Epithelial membrane protein 1

The clinical significance and potential function of epithelial membrane protein 1 (EMP1) in malignant gliomas were investigated. Increased EMP1 expression was associated with increasing tumor grade (P<0.001) and worse prognosis in patients (P<0.001) based on The Cancer Genome Atlas, Rembrandt and CGGA databases for human gliomas. In vitro, gene silencing of EMP1 in U87MG and P3 GBM (primary glioma) cells significantly inhibited tumor proliferation and invasion. In addition, it was revealed that activation of the PI3K/AKT/mTOR pathway is the driving force of EMP1‑promoted glioma progression. Finally, it was demonstrated, using an intracranial glioblastoma animal model, that EMP1 knockdown significantly inhibits tumor growth in vivo and increases overall survival in tumor‑bearing animals. This research provides new insights into the molecular mechanisms underlying EMP1 knockdown‑mediated inhibition of GBM cell invasion and raises the possibility that targeting of EMP1 may represent a promising strategy for the treatment of GBM ¹⁾.

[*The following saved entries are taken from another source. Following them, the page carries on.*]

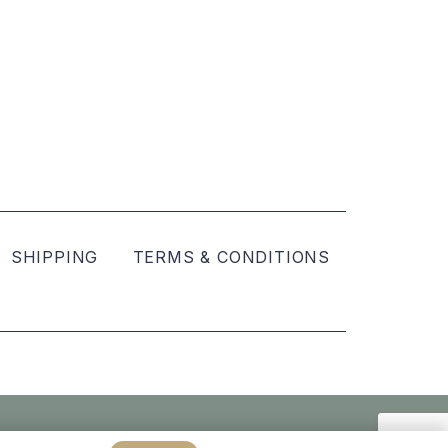
SHIPPING
TERMS & CONDITIONS
Created by
hellomint marketing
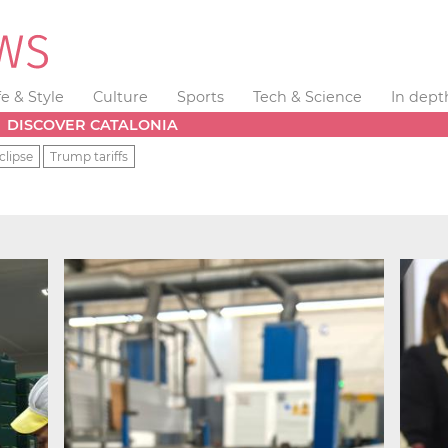
fe & Style
Culture
Sports
Tech & Science
In dept
DISCOVER CATALONIA
clipse
Trump tariffs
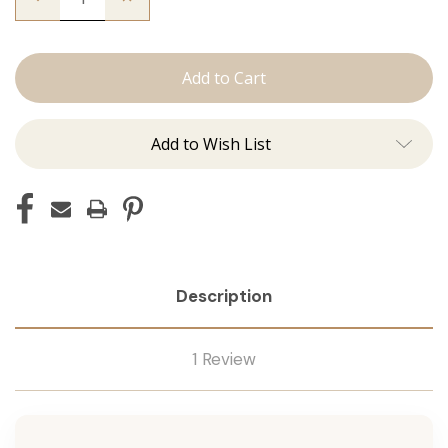
Quantity
Quantity
of
of
The
The
Christina:
Christina:
Machine
Machine
Add to Wish List
Description
1 Review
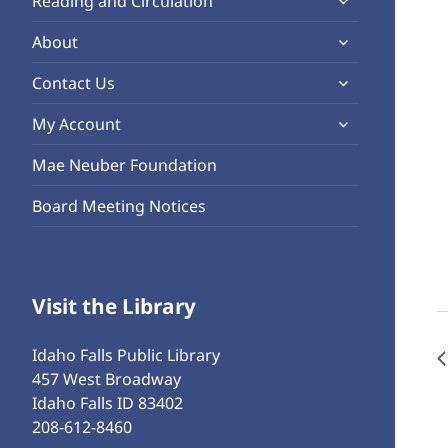
Reading and Circulation
menu
child
expand
About
menu
child
expand
Contact Us
menu
child
expand
My Account
menu
child
Mae Neuber Foundation
menu
Board Meeting Notices
Visit the Library
Idaho Falls Public Library
457 West Broadway
Idaho Falls ID 83402
208-612-8460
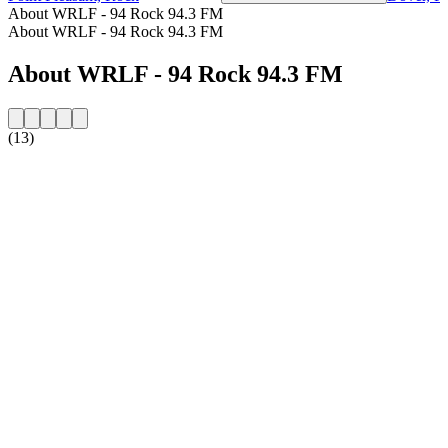
About WRLF - 94 Rock 94.3 FM
About WRLF - 94 Rock 94.3 FM
About WRLF - 94 Rock 94.3 FM
(13)
Station website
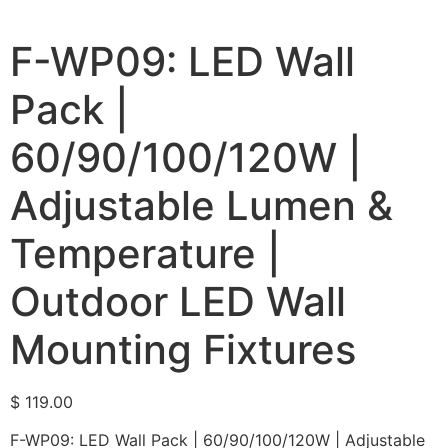
F-WP09: LED Wall
Pack |
60/90/100/120W |
Adjustable Lumen &
Temperature |
Outdoor LED Wall
Mounting Fixtures
$
119.00
F-WP09: LED Wall Pack | 60/90/100/120W | Adjustable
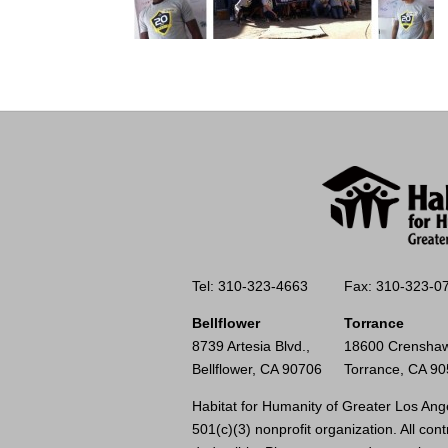
Tel: 310-323-4663
Fax: 310-323-0
Bellflower
Torrance
8739 Artesia Blvd.,
18600 Crenshaw
Bellflower, CA 90706
Torrance, CA 9
Habitat for Humanity of Greater Los Ange
501(c)(3) nonprofit organization. All cont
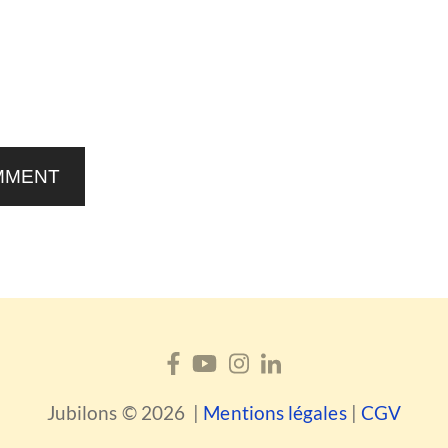
MMENT
Jubilons © 2026 |
Mentions légales
|
CGV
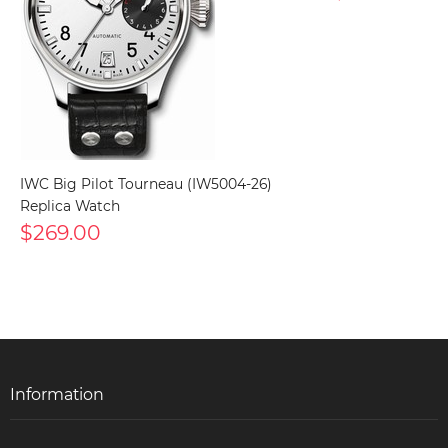
IWC Big Pilot Tourneau (IW5004-26)
Replica Watch
$269.00
Information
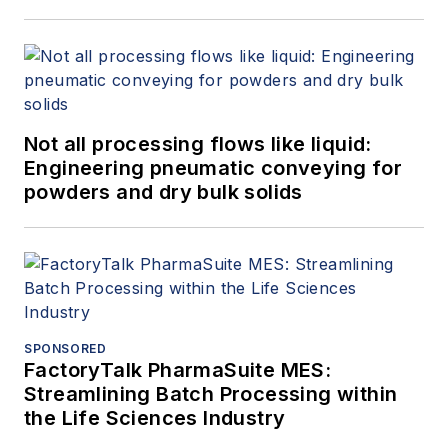
Not all processing flows like liquid:
Engineering pneumatic conveying for
powders and dry bulk solids
SPONSORED
FactoryTalk PharmaSuite MES:
Streamlining Batch Processing within
the Life Sciences Industry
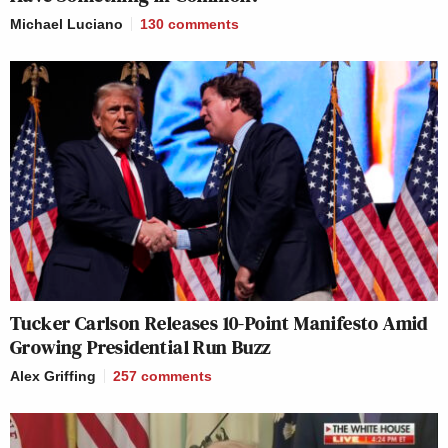
Michael Luciano
130
comments
Tucker Carlson Releases 10-Point Manifesto Amid
Growing Presidential Run Buzz
Alex Griffing
257
comments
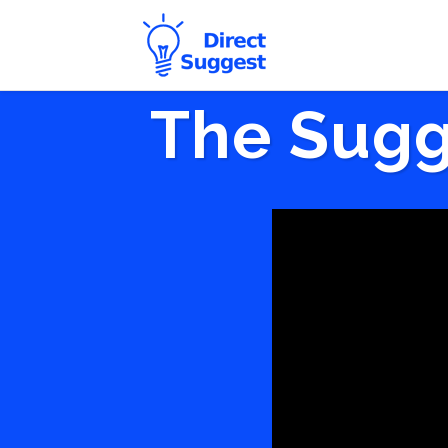
The Sugg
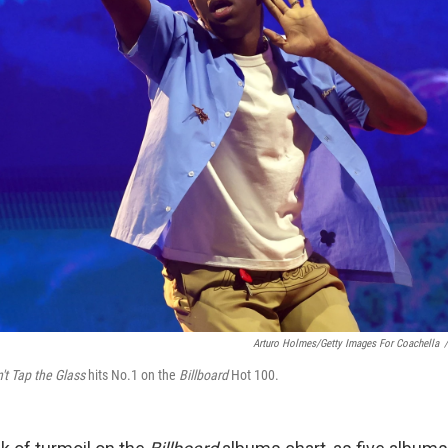
Arturo Holmes/Getty Images For Coachella
/
't Tap the Glass
hits No.1 on the
Billboard
Hot 100.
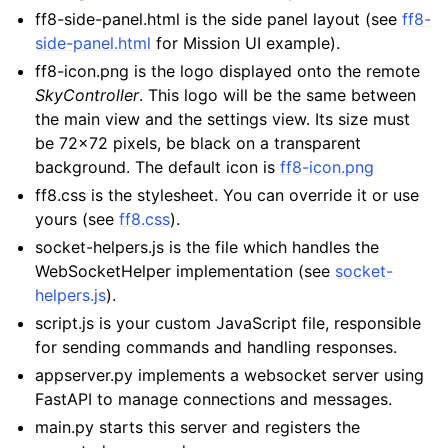
ff8-side-panel.html is the side panel layout (see
ff8-
side-panel.html
for Mission UI example).
ff8-icon.png is the logo displayed onto the remote
SkyController
. This logo will be the same between
the main view and the settings view. Its size must
be 72x72 pixels, be black on a transparent
background. The default icon is
ff8-icon.png
ff8.css is the stylesheet. You can override it or use
yours (see
ff8.css
).
socket-helpers.js is the file which handles the
WebSocketHelper implementation (see
socket-
helpers.js
).
script.js is your custom JavaScript file, responsible
for sending commands and handling responses.
appserver.py implements a websocket server using
FastAPI to manage connections and messages.
main.py starts this server and registers the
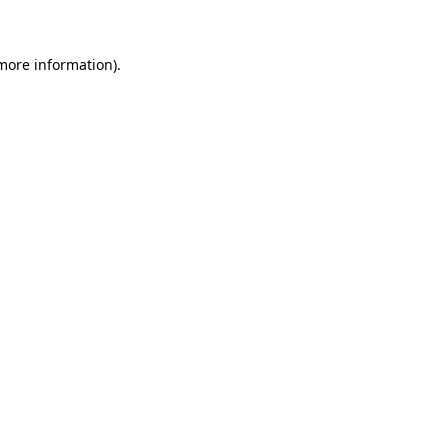
 more information)
.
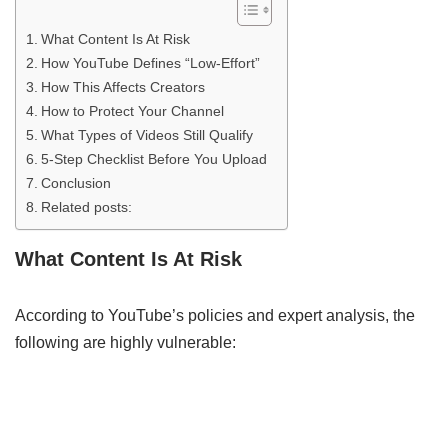
What Content Is At Risk
How YouTube Defines “Low‑Effort”
How This Affects Creators
How to Protect Your Channel
What Types of Videos Still Qualify
5-Step Checklist Before You Upload
Conclusion
Related posts:
What Content Is At Risk
According to YouTube’s policies and expert analysis, the
following are highly vulnerable:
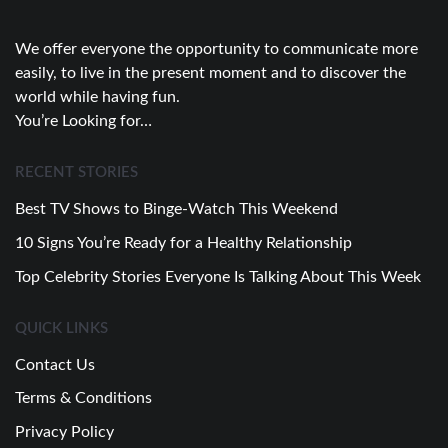
We offer everyone the opportunity to communicate more
easily, to live in the present moment and to discover the
world while having fun.
You’re Looking for…
RECENT STORIES
Best TV Shows to Binge-Watch This Weekend
10 Signs You’re Ready for a Healthy Relationship
Top Celebrity Stories Everyone Is Talking About This Week
QUICK LINKS
Contact Us
Terms & Conditions
Privacy Policy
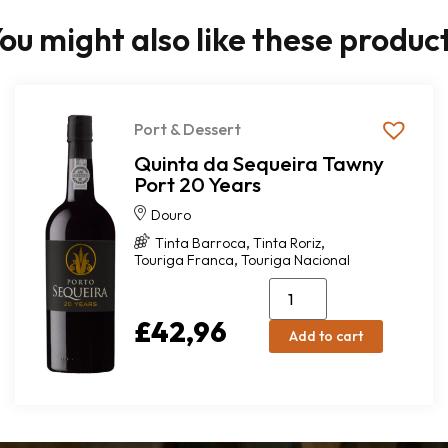
ou might also like these produc
Port & Dessert
Quinta da Sequeira Tawny
Port 20 Years
Douro
,
,
Tinta Barroca
Tinta Roriz
,
Touriga Franca
Touriga Nacional
£
42,96
Add to cart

Wang et al., determined the expression level of EMP1 expression in glioma tissues. There were higher levels of EMP1 in glioma tissues-particularly GBM tissues-than those in normal brain tissues. Then they discovered that silencing EMP1 inhibited glioma cell invasion and proliferation through inhibiting the PI3K-AKT signaling pathway. Subsequently, they investigated the function of EMP1 on glioma stem cells and found that it regulates the expression of CD44 in such cells to promote stemness. Taken together, the new strategies for the treatment of glioma may be provided by these finding, thereby improving the prognosis associated with it ²⁾.